- What the task asks: From the first line to the last, please write out the data exactly.

* * * * * * * * *

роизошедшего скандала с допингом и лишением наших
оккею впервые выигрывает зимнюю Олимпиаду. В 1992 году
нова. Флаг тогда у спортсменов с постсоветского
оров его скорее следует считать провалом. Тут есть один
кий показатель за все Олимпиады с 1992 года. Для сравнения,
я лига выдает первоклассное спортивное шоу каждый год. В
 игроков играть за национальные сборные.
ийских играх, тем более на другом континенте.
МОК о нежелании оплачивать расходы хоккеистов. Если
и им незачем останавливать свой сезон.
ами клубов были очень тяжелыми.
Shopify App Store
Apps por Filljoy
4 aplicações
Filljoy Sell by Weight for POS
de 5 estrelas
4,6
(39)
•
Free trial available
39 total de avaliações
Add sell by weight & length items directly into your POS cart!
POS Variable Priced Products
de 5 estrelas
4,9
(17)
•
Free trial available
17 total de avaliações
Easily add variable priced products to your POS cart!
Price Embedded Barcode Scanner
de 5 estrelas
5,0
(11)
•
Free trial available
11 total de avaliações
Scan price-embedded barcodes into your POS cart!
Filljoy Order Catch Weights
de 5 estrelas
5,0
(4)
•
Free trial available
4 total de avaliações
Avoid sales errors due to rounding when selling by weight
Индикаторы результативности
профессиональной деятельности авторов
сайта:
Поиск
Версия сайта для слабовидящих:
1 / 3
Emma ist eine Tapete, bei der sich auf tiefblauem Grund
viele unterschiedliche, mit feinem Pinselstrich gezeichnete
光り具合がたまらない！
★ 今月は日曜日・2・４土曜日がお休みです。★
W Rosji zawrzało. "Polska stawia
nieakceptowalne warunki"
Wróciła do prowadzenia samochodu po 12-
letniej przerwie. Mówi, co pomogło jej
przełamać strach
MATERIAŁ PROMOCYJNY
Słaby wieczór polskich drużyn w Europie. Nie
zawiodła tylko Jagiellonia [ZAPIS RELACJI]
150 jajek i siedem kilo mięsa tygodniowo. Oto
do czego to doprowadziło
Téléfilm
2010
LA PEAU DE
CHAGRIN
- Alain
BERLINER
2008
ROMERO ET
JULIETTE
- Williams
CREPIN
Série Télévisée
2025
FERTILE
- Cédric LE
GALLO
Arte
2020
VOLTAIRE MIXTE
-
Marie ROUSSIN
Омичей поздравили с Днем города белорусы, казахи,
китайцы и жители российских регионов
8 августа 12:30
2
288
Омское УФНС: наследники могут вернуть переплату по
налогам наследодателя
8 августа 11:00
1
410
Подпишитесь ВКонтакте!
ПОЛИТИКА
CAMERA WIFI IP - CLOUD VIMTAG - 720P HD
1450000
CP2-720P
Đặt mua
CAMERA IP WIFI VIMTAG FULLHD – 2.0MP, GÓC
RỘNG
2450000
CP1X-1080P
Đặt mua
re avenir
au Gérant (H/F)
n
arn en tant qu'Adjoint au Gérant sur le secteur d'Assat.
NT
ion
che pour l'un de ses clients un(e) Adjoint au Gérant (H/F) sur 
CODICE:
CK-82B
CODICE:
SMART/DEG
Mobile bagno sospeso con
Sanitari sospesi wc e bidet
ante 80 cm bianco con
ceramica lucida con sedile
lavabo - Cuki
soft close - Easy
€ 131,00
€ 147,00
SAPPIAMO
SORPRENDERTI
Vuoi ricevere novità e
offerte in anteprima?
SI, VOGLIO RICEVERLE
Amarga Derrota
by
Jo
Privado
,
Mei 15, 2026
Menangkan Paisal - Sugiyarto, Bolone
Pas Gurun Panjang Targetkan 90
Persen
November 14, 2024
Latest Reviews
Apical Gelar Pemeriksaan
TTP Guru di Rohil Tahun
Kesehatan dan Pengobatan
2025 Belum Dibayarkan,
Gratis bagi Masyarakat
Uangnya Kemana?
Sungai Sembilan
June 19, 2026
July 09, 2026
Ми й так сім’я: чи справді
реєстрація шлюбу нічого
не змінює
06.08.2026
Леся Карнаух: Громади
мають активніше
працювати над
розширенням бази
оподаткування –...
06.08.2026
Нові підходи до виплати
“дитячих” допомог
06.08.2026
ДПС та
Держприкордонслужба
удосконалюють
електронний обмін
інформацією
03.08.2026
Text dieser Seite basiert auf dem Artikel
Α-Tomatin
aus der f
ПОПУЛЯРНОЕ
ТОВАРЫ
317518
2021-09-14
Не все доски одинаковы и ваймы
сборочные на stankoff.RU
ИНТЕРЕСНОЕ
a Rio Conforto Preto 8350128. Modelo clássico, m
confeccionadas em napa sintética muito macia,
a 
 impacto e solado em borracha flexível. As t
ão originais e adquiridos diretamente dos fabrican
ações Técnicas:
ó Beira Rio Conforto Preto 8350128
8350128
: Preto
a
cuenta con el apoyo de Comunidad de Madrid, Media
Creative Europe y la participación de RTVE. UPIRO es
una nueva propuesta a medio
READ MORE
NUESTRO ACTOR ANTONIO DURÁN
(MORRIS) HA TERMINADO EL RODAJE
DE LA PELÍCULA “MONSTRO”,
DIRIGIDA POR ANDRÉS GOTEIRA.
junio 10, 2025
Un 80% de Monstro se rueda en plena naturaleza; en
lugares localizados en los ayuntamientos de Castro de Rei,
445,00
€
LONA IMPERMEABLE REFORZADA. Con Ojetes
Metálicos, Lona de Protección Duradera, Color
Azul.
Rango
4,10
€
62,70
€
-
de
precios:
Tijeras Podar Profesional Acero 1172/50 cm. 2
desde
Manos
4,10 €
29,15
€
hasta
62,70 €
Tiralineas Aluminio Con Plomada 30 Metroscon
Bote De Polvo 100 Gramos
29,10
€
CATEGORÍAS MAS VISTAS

* * * * * * * * *

- Response area:
роизошедшего скандала с допингом и лишением наших
оккею впервые выигрывает зимнюю Олимпиаду. В 1992 году
нова. Флаг тогда у спортсменов с постсоветского
оров его скорее следует считать провалом. Тут есть один
кий показатель за все Олимпиады с 1992 года. Для сравнения,
я лига выдает первоклассное спортивное шоу каждый год. В
 игроков играть за национальные сборные.
ийских играх, тем более на другом континенте.
МОК о нежелании оплачивать расходы хоккеистов. Если
и им незачем останавливать свой сезон.
ами клубов были очень тяжелыми.
Shopify App Store
Apps por Filljoy
4 aplicações
Filljoy Sell by Weight for POS
de 5 estrelas
4,6
(39)
•
Free trial available
39 total de avaliações
Add sell by weight & length items directly into your POS cart!
POS Variable Priced Products
de 5 estrelas
4,9
(17)
•
Free trial available
17 total de avaliações
Easily add variable priced products to your POS cart!
Price Embedded Barcode Scanner
de 5 estrelas
5,0
(11)
•
Free trial available
11 total de avaliações
Scan price-embedded barcodes into your POS cart!
Filljoy Order Catch Weights
de 5 estrelas
5,0
(4)
•
Free trial available
4 total de avaliações
Avoid sales errors due to rounding when selling by weight
Индикаторы результативности
профессиональной деятельности авторов
сайта:
Поиск
Версия сайта для слабовидящих:
1 / 3
Emma ist eine Tapete, bei der sich auf tiefblauem Grund
viele unterschiedliche, mit feinem Pinselstrich gezeichnete
光り具合がたまらない！
★ 今月は日曜日・2・４土曜日がお休みです。★
W Rosji zawrzało. "Polska stawia
nieakceptowalne warunki"
Wróciła do prowadzenia samochodu po 12-
letniej przerwie. Mówi, co pomogło jej
przełamać strach
MATERIAŁ PROMOCYJNY
Słaby wieczór polskich drużyn w Europie. Nie
zawiodła tylko Jagiellonia [ZAPIS RELACJI]
150 jajek i siedem kilo mięsa tygodniowo. Oto
do czego to doprowadziło
Téléfilm
2010
LA PEAU DE
CHAGRIN
- Alain
BERLINER
2008
ROMERO ET
JULIETTE
- Williams
CREPIN
Série Télévisée
2025
FERTILE
- Cédric LE
GALLO
Arte
2020
VOLTAIRE MIXTE
-
Marie ROUSSIN
Омичей поздравили с Днем города белорусы, казахи,
китайцы и жители российских регионов
8 августа 12:30
2
288
Омское УФНС: наследники могут вернуть переплату по
налогам наследодателя
8 августа 11:00
1
410
Подпишитесь ВКонтакте!
ПОЛИТИКА
CAMERA WIFI IP - CLOUD VIMTAG - 720P HD
1450000
CP2-720P
Đặt mua
CAMERA IP WIFI VIMTAG FULLHD – 2.0MP, GÓC
RỘNG
2450000
CP1X-1080P
Đặt mua
re avenir
au Gérant (H/F)
n
arn en tant qu'Adjoint au Gérant sur le secteur d'Assat.
NT
ion
che pour l'un de ses clients un(e) Adjoint au Gérant (H/F) sur 
CODICE:
CK-82B
CODICE:
SMART/DEG
Mobile bagno sospeso con
Sanitari sospesi wc e bidet
ante 80 cm bianco con
ceramica lucida con sedile
lavabo - Cuki
soft close - Easy
€ 131,00
€ 147,00
SAPPIAMO
SORPRENDERTI
Vuoi ricevere novità e
offerte in anteprima?
SI, VOGLIO RICEVERLE
Amarga Derrota
by
Jo
Privado
,
Mei 15, 2026
Menangkan Paisal - Sugiyarto, Bolone
Pas Gurun Panjang Targetkan 90
Persen
November 14, 2024
Latest Reviews
Apical Gelar Pemeriksaan
TTP Guru di Rohil Tahun
Kesehatan dan Pengobatan
2025 Belum Dibayarkan,
Gratis bagi Masyarakat
Uangnya Kemana?
Sungai Sembilan
June 19, 2026
July 09, 2026
Ми й так сім’я: чи справді
реєстрація шлюбу нічого
не змінює
06.08.2026
Леся Карнаух: Громади
мають активніше
працювати над
розширенням бази
оподаткування –...
06.08.2026
Нові підходи до виплати
“дитячих” допомог
06.08.2026
ДПС та
Держприкордонслужба
удосконалюють
електронний обмін
інформацією
03.08.2026
Text dieser Seite basiert auf dem Artikel
Α-Tomatin
aus der f
ПОПУЛЯРНОЕ
ТОВАРЫ
317518
2021-09-14
Не все доски одинаковы и ваймы
сборочные на stankoff.RU
ИНТЕРЕСНОЕ
a Rio Conforto Preto 8350128. Modelo clássico, m
confeccionadas em napa sintética muito macia,
a 
 impacto e solado em borracha flexível. As t
ão originais e adquiridos diretamente dos fabrican
ações Técnicas:
ó Beira Rio Conforto Preto 8350128
8350128
: Preto
a
cuenta con el apoyo de Comunidad de Madrid, Media
Creative Europe y la participación de RTVE. UPIRO es
una nueva propuesta a medio
READ MORE
NUESTRO ACTOR ANTONIO DURÁN
(MORRIS) HA TERMINADO EL RODAJE
DE LA PELÍCULA “MONSTRO”,
DIRIGIDA POR ANDRÉS GOTEIRA.
junio 10, 2025
Un 80% de Monstro se rueda en plena naturaleza; en
lugares localizados en los ayuntamientos de Castro de Rei,
445,00
€
LONA IMPERMEABLE REFORZADA. Con Ojetes
Metálicos, Lona de Protección Duradera, Color
Azul.
Rango
4,10
€
62,70
€
-
de
precios:
Tijeras Podar Profesional Acero 1172/50 cm. 2
desde
Manos
4,10 €
29,15
€
hasta
62,70 €
Tiralineas Aluminio Con Plomada 30 Metroscon
Bote De Polvo 100 Gramos
29,10
€
CATEGORÍAS MAS VISTAS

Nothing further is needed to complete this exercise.